Rio Quepalcatepec

Autor: Padre Juan Manuel del Río C.Ss.R. 

Correo: delriolerga@yahoo.es

 

 

Desde cualquier parte que se mire, México es un país de ensueño. Y el Estado de Michoacán, de encanto. Algo parecido al paraíso terrenal, a decir de los entendidos. Uno, que no ha estado en el paraíso terrenal, no tiene punto de referencia exacto. Pero uno, que sí ha estado en México, y conoce muy bien Michoacán, da fe de que lo dicho es cierto.

Entre la Sierra del Centro y la Sierra Madre del Sur mexicanos se localiza una parte plana del territorio michoacano, denominada Tierra Caliente. 

Pues bien, en esa Tierra Caliente, y vaya que sí es caliente, se encuentran los valles de Apatzingán, Tepalcatepec, Churumuco, Tuzantla, Tiquicheo, Huetamo, etc.

La siguiente anécdota la sitúa el cuaderno de memoria histórica del misionero a orillas del río Tepalcatepec. 

El misionero llegó a la aldea. Ni luz eléctrica, ni agua corriente. Tampoco había en ese momento, ahora sí, capilla. Se construyó después, y como consecuencia de la misión. Pero estaba, y sigue estando, el río. Suficiente. Es un río risueño y sonoro, por el nombre, Quepalcatepec; y la contextura: campos y gentes. El río riega y baña campos y gentes. Y qué rico sabe en el trópico bañarse en un río con suficiente agua, aunque ésta esté algo caliente.

Al misionero, el río Quepalcatepec le trae muchos y gratos recuerdos. Pero hay algunos envueltos en cierto “remordimiento de conciencia”. De tal manera que, cuando reza el acto de contrición, acentúa el “a mí me pesa, pésame, Señor”. 

¿A qué se debe el tal “remordimiento de conciencia”? La explicación es simple. En vista de no haber agua corriente en la aldea (rancho), el misionero, al programar los actos de misión, incluyó uno, que fue de unánime consenso y aceptación: A las cinco en punto de la tarde, todos a bañarse al río.

Y a las cinco en punto de la tarde todos estábamos en el río. Una buena zambullida en el agua era la mejor preparación y disposición para escuchar tranquila y descansadamente el sermón. A falta de capilla, la predicación tenía lugar en un galerón que servía para guardar los aperos y maquinaria de labranza, habilitado para que hiciera las veces de capilla. Era un galerón de madera, sin paredes; sólo unas vigas de madera, y techo para evitar el tórrido sol.

Pues bien, río arriba las mujeres, río abajo los hombres, zambullida va y zambullida viene. Sabrosa el agua. De aquéllas el misionero no puede dar testimonio, de éstos lo certifica: nadie usaba bañador. Mejor dicho, nadie no. Hubo una excepción, una sola, lamentable excepción, por la que el misionero aún guarda “remordimiento de conciencia”. Esa excepción, como es de adivinar, fue el misionero.

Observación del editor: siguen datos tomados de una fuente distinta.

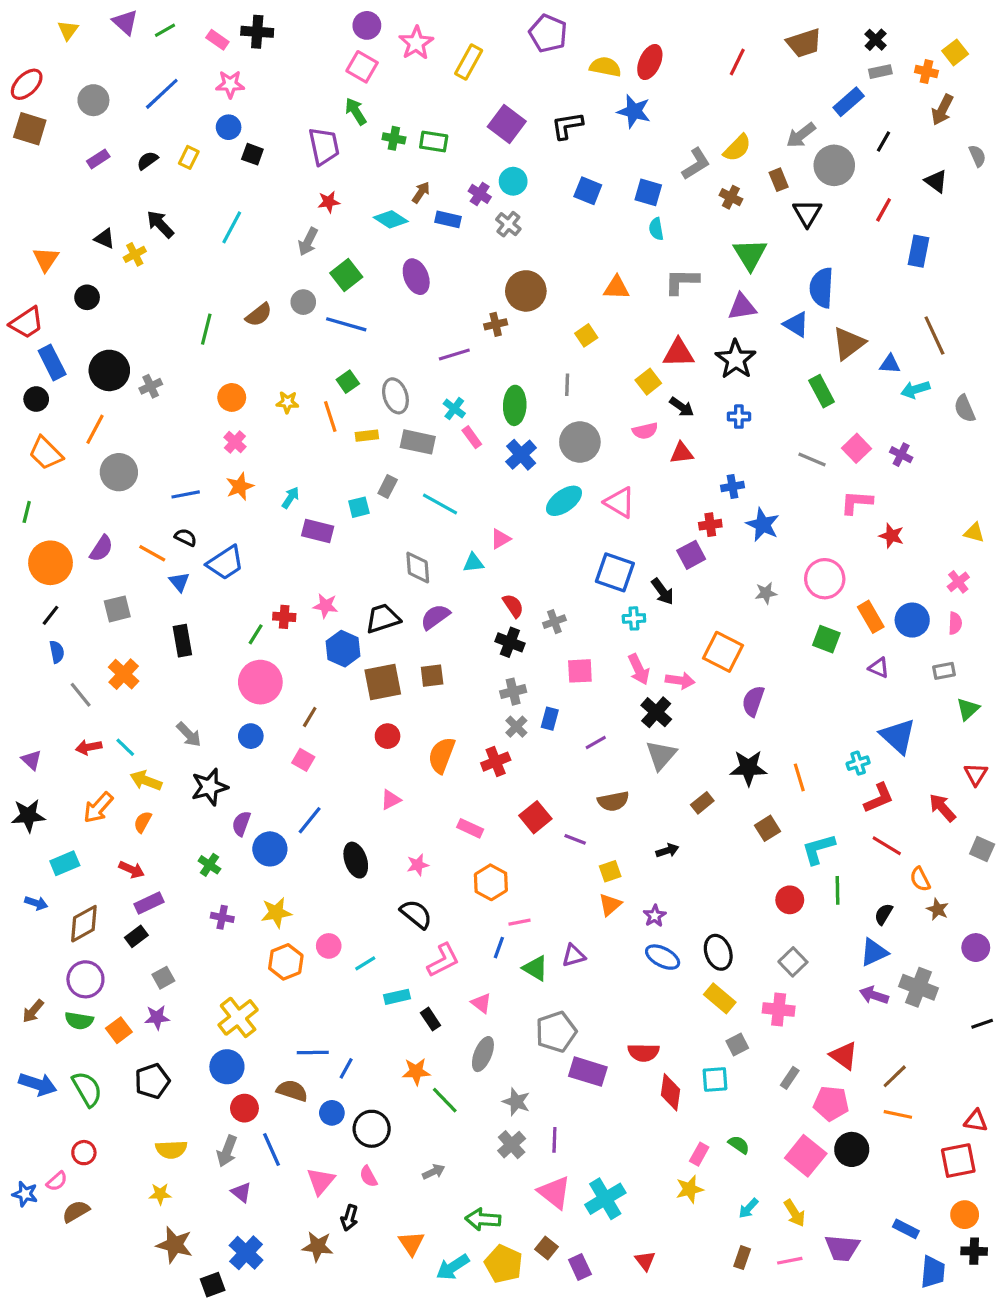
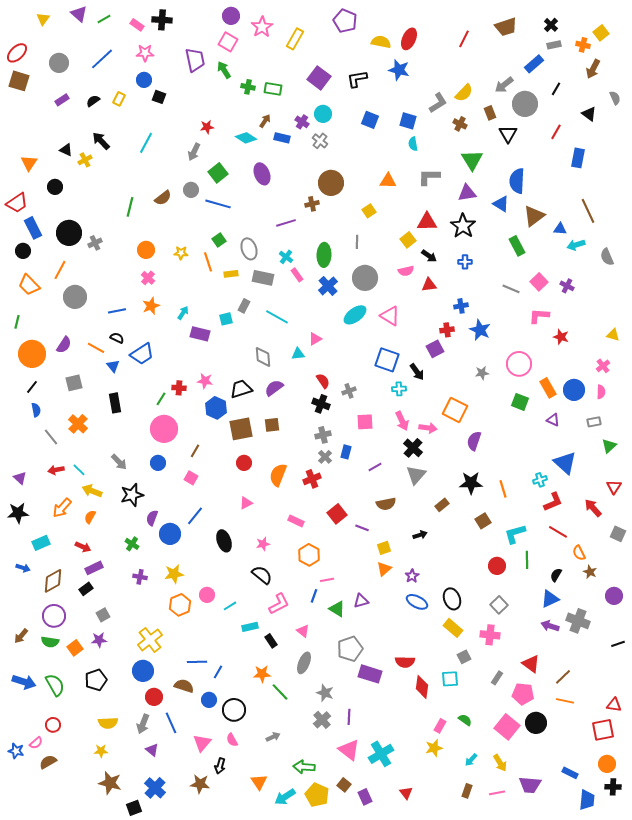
purple trapezoid: (324, 146) -> (195, 60), moved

El río Quepalcatepec, como tantos ríos de América, pertenecen al paraíso terrenal antes de ser clausurado. Y las gentes que en ellos se zambullen, por consiguiente, guardan la inocencia prebautismal.

—¡Oh, pecador de mí!, se lamentaba el misionero al correr del tiempo.

¡El único bañador que allí apareció: el del misionero! Fue como un desentono ecológico en medio de tanta inocencia.

—¡A mí me pesa, pésame, Señor!, dicen que sigue rezando el misionero, por su falta de inculturación. 

¡A quién se le ocurre ponerse bañador donde tal prenda se desconoce!